WORK ITEM
Search the listing below for the string "Okta" and copy every line where it occurs.

DATA SUPPLIED
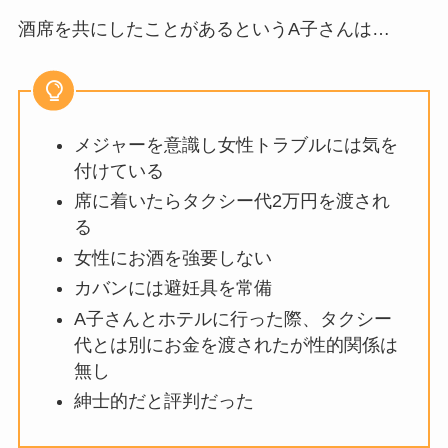
酒席を共にしたことがあるというA子さんは…
メジャーを意識し女性トラブルには気を
付けている
席に着いたらタクシー代2万円を渡され
る
女性にお酒を強要しない
カバンには避妊具を常備
A子さんとホテルに行った際、タクシー
代とは別にお金を渡されたが性的関係は
無し
紳士的だと評判だった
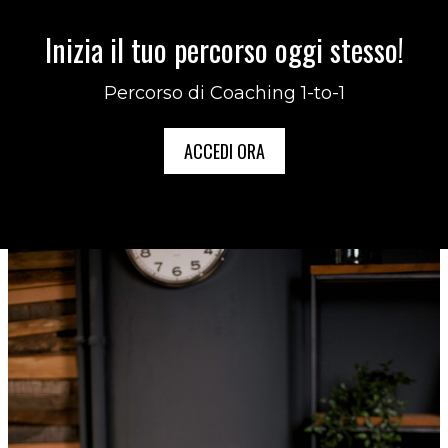
Inizia il tuo percorso oggi stesso!
Percorso di Coaching 1-to-1
ACCEDI ORA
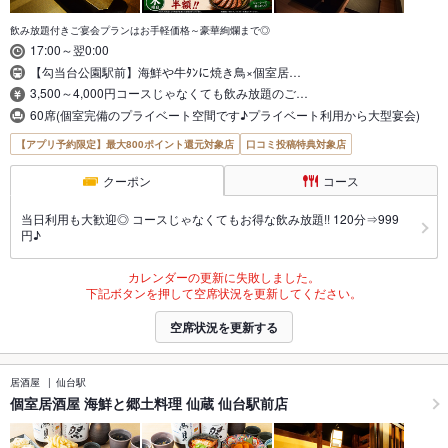
飲み放題付きご宴会プランはお手軽価格～豪華絢爛まで◎
17:00～翌0:00
【勾当台公園駅前】海鮮や牛ﾀﾝに焼き鳥×個室居…
3,500～4,000円コースじゃなくても飲み放題のご…
60席(個室完備のプライベート空間です♪プライベート利用から大型宴会)
【アプリ予約限定】最大800ポイント還元対象店
口コミ投稿特典対象店
クーポン
コース
当日利用も大歓迎◎ コースじゃなくてもお得な飲み放題!! 120分⇒999
円♪
カレンダーの更新に失敗しました。
下記ボタンを押して空席状況を更新してください。
空席状況を更新する
居酒屋
仙台駅
個室居酒屋 海鮮と郷土料理 仙蔵 仙台駅前店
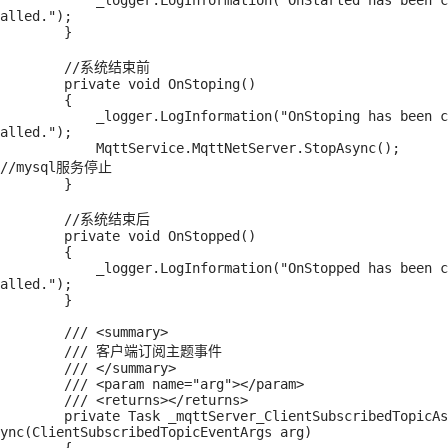
            _logger.LogInformation("OnStarted has been c
alled.");

        }

        //系统结束前

        private void OnStoping()

        {

            _logger.LogInformation("OnStoping has been c
alled.");

            MqttService.MqttNetServer.StopAsync();      
//mysql服务停止

        }

        //系统结束后

        private void OnStopped()

        {

            _logger.LogInformation("OnStopped has been c
alled.");

        }

        /// <summary>

        /// 客户端订阅主题事件

        /// </summary>

        /// <param name="arg"></param>

        /// <returns></returns>

        private Task _mqttServer_ClientSubscribedTopicAs
ync(ClientSubscribedTopicEventArgs arg)
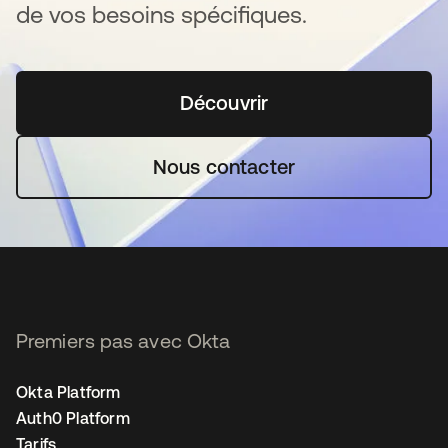
de vos besoins spécifiques.
Découvrir
s’ouvre dans un nouvel o
Nous contacter
Premiers pas avec Okta
Okta Platform
Auth0 Platform
Tarifs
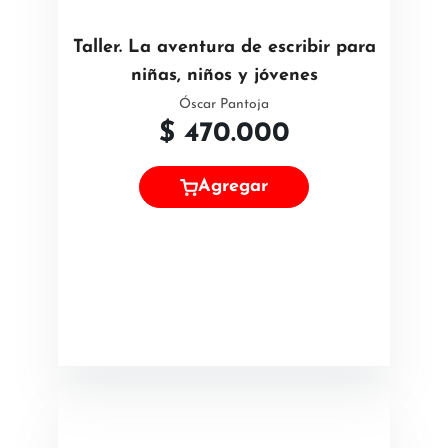
Taller. La aventura de escribir para
niñas, niños y jóvenes
Óscar Pantoja
$
470.000
Agregar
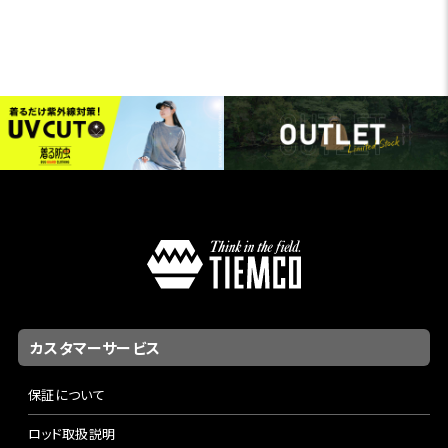
カスタマーサービス
保証について
ロッド取扱説明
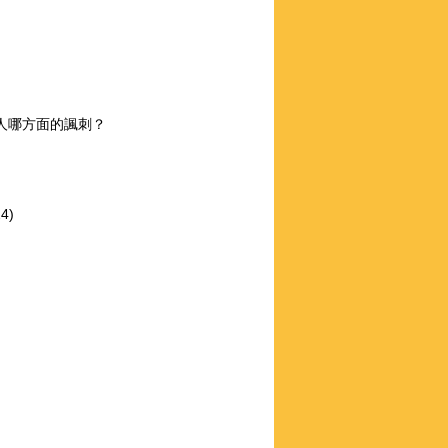
賽人哪方面的諷刺？
4)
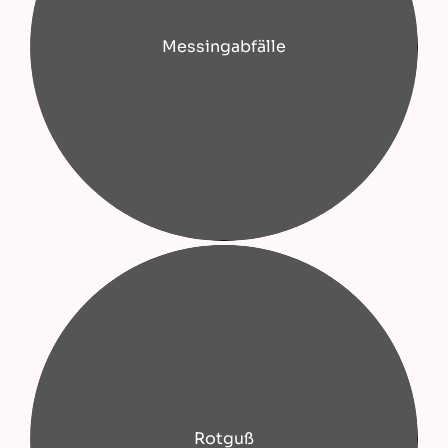
Messingabfälle
Rotguß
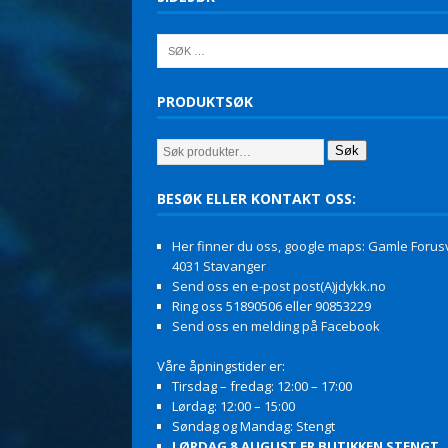
PRODUKTSØK
Søk
BESØK ELLER KONTAKT OSS:
Her finner du oss, google maps: Gamle Forusv
4031 Stavanger
Send oss en e-post post(A)jdykk.no
Ring oss 51890506 eller 90853229
Send oss en melding på Facebook
Våre åpningstider er:
Tirsdag – fredag: 12:00 – 17:00
Lørdag: 12:00 – 15:00
Søndag og Mandag: Stengt
LØRDAG 8.AUGUST ER BUTIKKEN STENGT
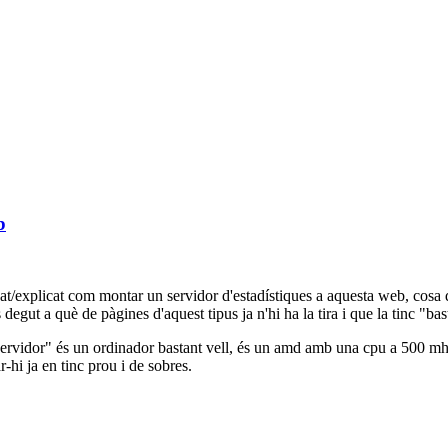
b
t/explicat com montar un servidor d'estadístiques a aquesta web, cosa q
 degut a què de pàgines d'aquest tipus ja n'hi ha la tira i que la tinc "ba
 "servidor" és un ordinador bastant vell, és un amd amb una cpu a 500 
r-hi ja en tinc prou i de sobres.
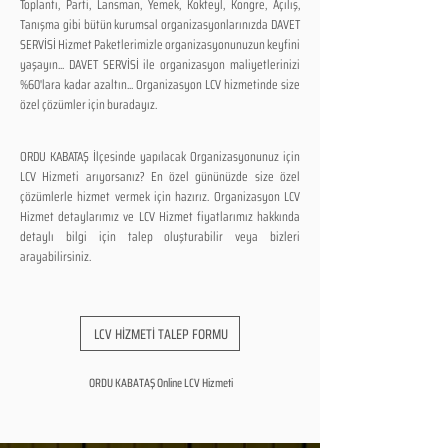
Toplantı, Parti, Lansman, Yemek, Kokteyl, Kongre, Açılış,
Tanışma gibi bütün kurumsal organizasyonlarınızda DAVET
SERVİSİ Hizmet Paketlerimizle organizasyonunuzun keyfini
yaşayın... DAVET SERVİSİ ile organizasyon maliyetlerinizi
%60'lara kadar azaltın... Organizasyon LCV hizmetinde size
özel çözümler için buradayız.
ORDU KABATAŞ İlçesinde yapılacak Organizasyonunuz için
LCV Hizmeti arıyorsanız? En özel gününüzde size özel
çözümlerle hizmet vermek için hazırız. Organizasyon LCV
Hizmet detaylarımız ve LCV Hizmet fiyatlarımız hakkında
detaylı bilgi için talep oluşturabilir veya bizleri
arayabilirsiniz.
LCV HİZMETİ TALEP FORMU
ORDU KABATAŞ Online LCV Hizmeti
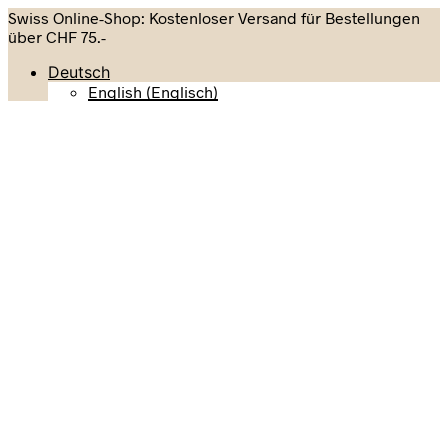
Swiss Online-Shop: Kostenloser Versand für Bestellungen
über CHF 75.-
Deutsch
English
(
Englisch
)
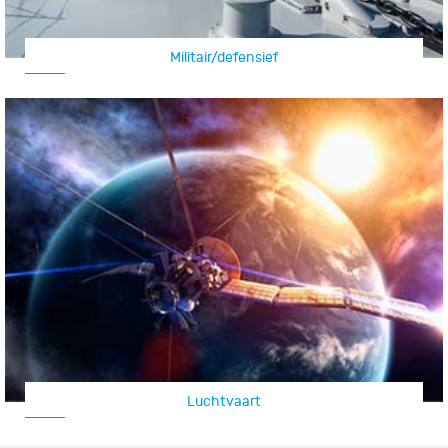
Militair/defensief
Luchtvaart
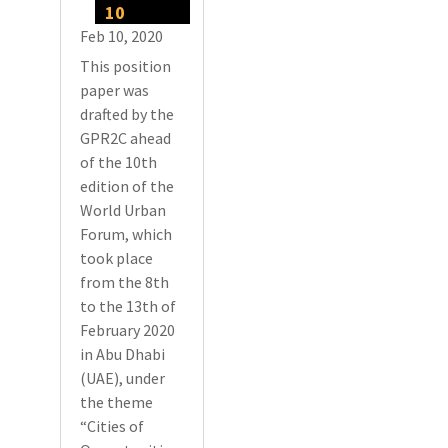
10
Feb 10, 2020
This position
paper was
drafted by the
GPR2C ahead
of the 10th
edition of the
World Urban
Forum, which
took place
from the 8th
to the 13th of
February 2020
in Abu Dhabi
(UAE), under
the theme
“Cities of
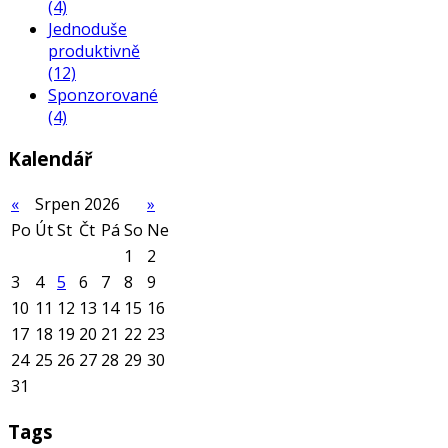
(4)
Jednoduše
produktivně
(12)
Sponzorované
(4)
Kalendář
«
Srpen 2026
»
Po
Út
St
Čt
Pá
So
Ne
1
2
3
4
5
6
7
8
9
10
11
12
13
14
15
16
17
18
19
20
21
22
23
24
25
26
27
28
29
30
31
Tags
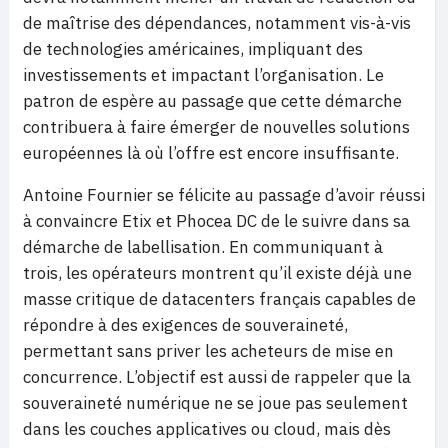
de maîtrise des dépendances, notamment vis-à-vis
de technologies américaines, impliquant des
investissements et impactant l’organisation. Le
patron de espère au passage que cette démarche
contribuera à faire émerger de nouvelles solutions
européennes là où l’offre est encore insuffisante.
Antoine Fournier se félicite au passage d’avoir réussi
à convaincre Etix et Phocea DC de le suivre dans sa
démarche de labellisation. En communiquant à
trois, les opérateurs montrent qu’il existe déjà une
masse critique de datacenters français capables de
répondre à des exigences de souveraineté,
permettant sans priver les acheteurs de mise en
concurrence. L’objectif est aussi de rappeler que la
souveraineté numérique ne se joue pas seulement
dans les couches applicatives ou cloud, mais dès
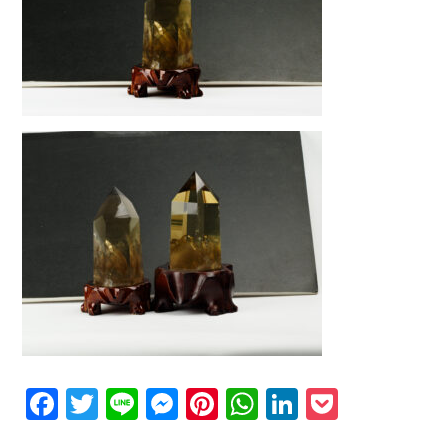
Facebook
Twitter
Line
Messenger
Pinterest
WhatsApp
LinkedIn
Pocket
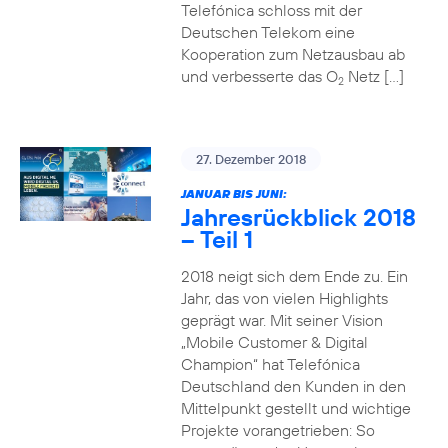
Telefónica schloss mit der
Deutschen Telekom eine
Kooperation zum Netzausbau ab
und verbesserte das O
Netz […]
2
27. Dezember 2018
JANUAR BIS JUNI:
Jahresrückblick 2018
– Teil 1
2018 neigt sich dem Ende zu. Ein
Jahr, das von vielen Highlights
geprägt war. Mit seiner Vision
„Mobile Customer & Digital
Champion“ hat Telefónica
Deutschland den Kunden in den
Mittelpunkt gestellt und wichtige
Projekte vorangetrieben: So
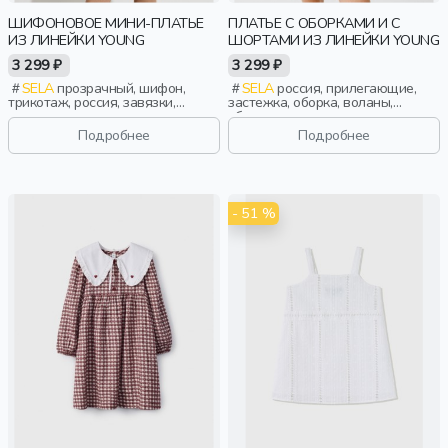
ШИФОНОВОЕ МИНИ-ПЛАТЬЕ
ПЛАТЬЕ С ОБОРКАМИ И С
ИЗ ЛИНЕЙКИ YOUNG
ШОРТАМИ ИЗ ЛИНЕЙКИ YOUNG
3 299 ₽
3 299 ₽
SELA
прозрачный, шифон,
SELA
россия, прилегающие,
трикотаж, россия, завязки,
застежка, оборка, воланы,
прилегающие, вырез, девочки,
сборки, эластичные, девочки,
старшеклассники, дети
старшеклассники, дети
Подробнее
Подробнее
- 51 %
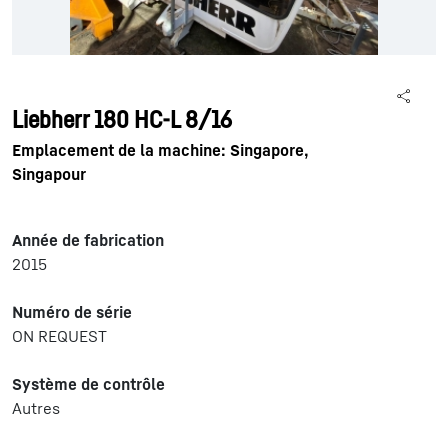
Liebherr 180 HC-L 8/16
Emplacement de la machine: Singapore,
Singapour
Année de fabrication
2015
Numéro de série
ON REQUEST
Système de contrôle
Autres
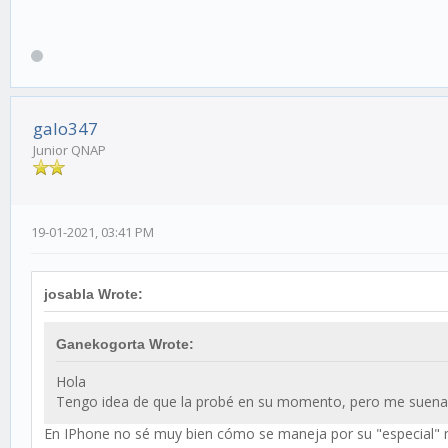
galo347
Junior QNAP
19-01-2021, 03:41 PM
josabla Wrote:
Ganekogorta Wrote:
Hola
Tengo idea de que la probé en su momento, pero me suena
En IPhone no sé muy bien cómo se maneja por su "especial" 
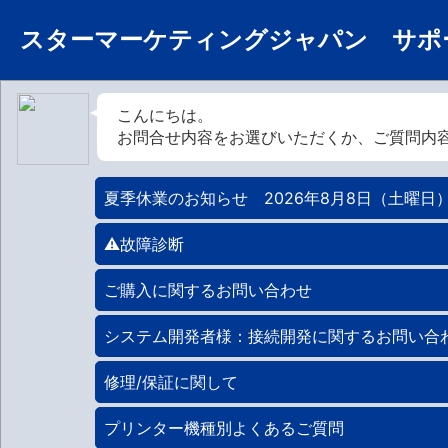
スターマーケティングジャパン サポ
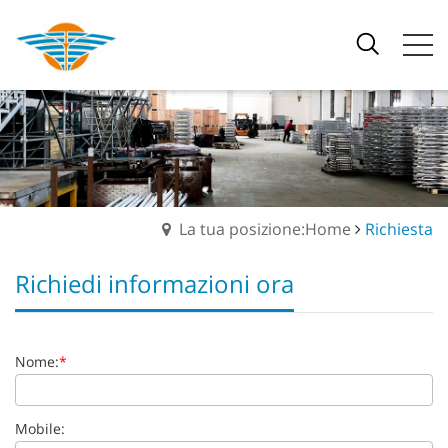
La tua posizione:Home
Richiesta
Richiedi informazioni ora
Nome:
*
Mobile:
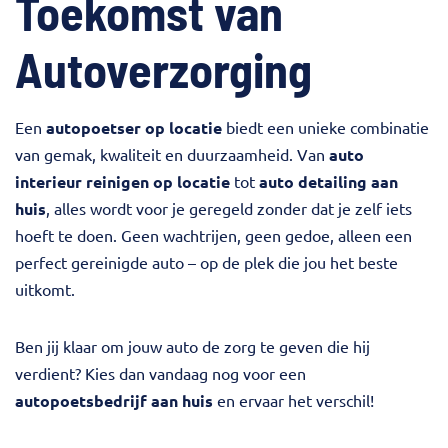
Toekomst van
Autoverzorging
Een
autopoetser op locatie
biedt een unieke combinatie
van gemak, kwaliteit en duurzaamheid. Van
auto
interieur reinigen op locatie
tot
auto detailing aan
huis
, alles wordt voor je geregeld zonder dat je zelf iets
hoeft te doen. Geen wachtrijen, geen gedoe, alleen een
perfect gereinigde auto – op de plek die jou het beste
uitkomt.
Ben jij klaar om jouw auto de zorg te geven die hij
verdient? Kies dan vandaag nog voor een
autopoetsbedrijf aan huis
en ervaar het verschil!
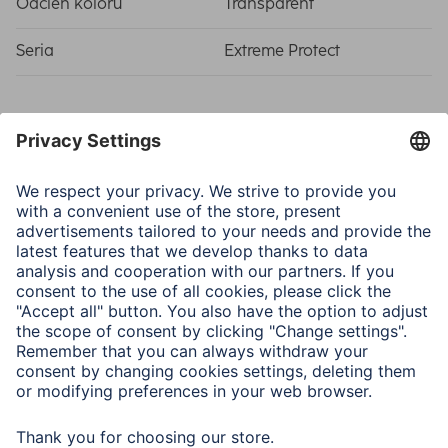
Odcień koloru
Transparent
Seria
Extreme Protect
Właściwości fizyczne
Materiał
D3O®, Safety Glass
(Hardened)
Poziom hartowania
10H
Typ
Dedykowany do
urządzenia
Zestaw montażowy
EcoFrame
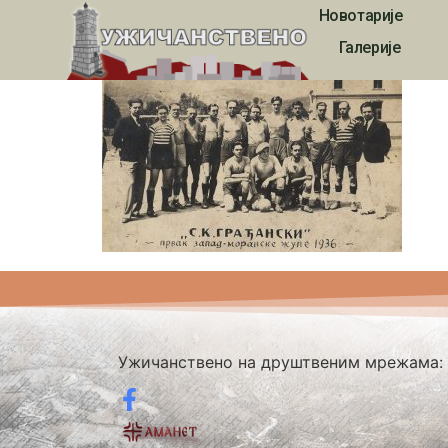
Новотарије
2196
Галерије
Ужичанствено на друштвеним мрежама:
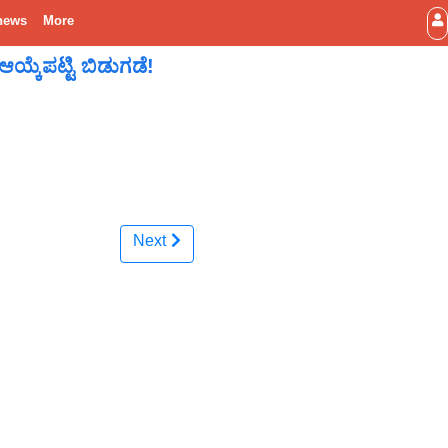
news
More
್ಕೆಪಟ್ಟಿ ಬಿಡುಗಡೆ!
Next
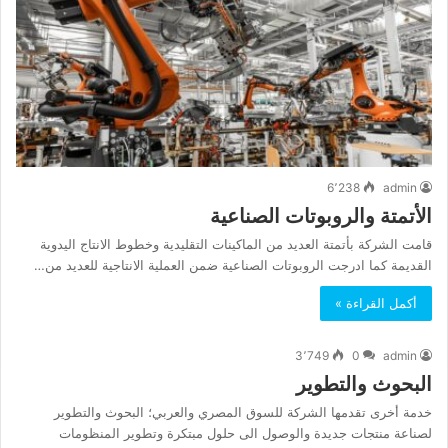
6٬238
admin
الأتمتة والروبوتات الصناعية
قامت الشركة بأتمتة العديد من الماكينات التقليدية وخطوط الانتاج اليدوية
القديمة كما ادرجت الروبوتات الصناعية ضمن العملية الانتاجية للعديد من…
أكمل القراءة »
3٬749
0
admin
البحوث والتطوير
خدمة أخرى تقدمها الشركة للسوق المصري والعربي؛ البحوث والتطوير
لصناعة منتجات جديدة والوصول الى حلول مبتكرة وتطوير المنظومات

ANSWER TO THE PROBLEM
Premiers pas avec Okta
Okta Platform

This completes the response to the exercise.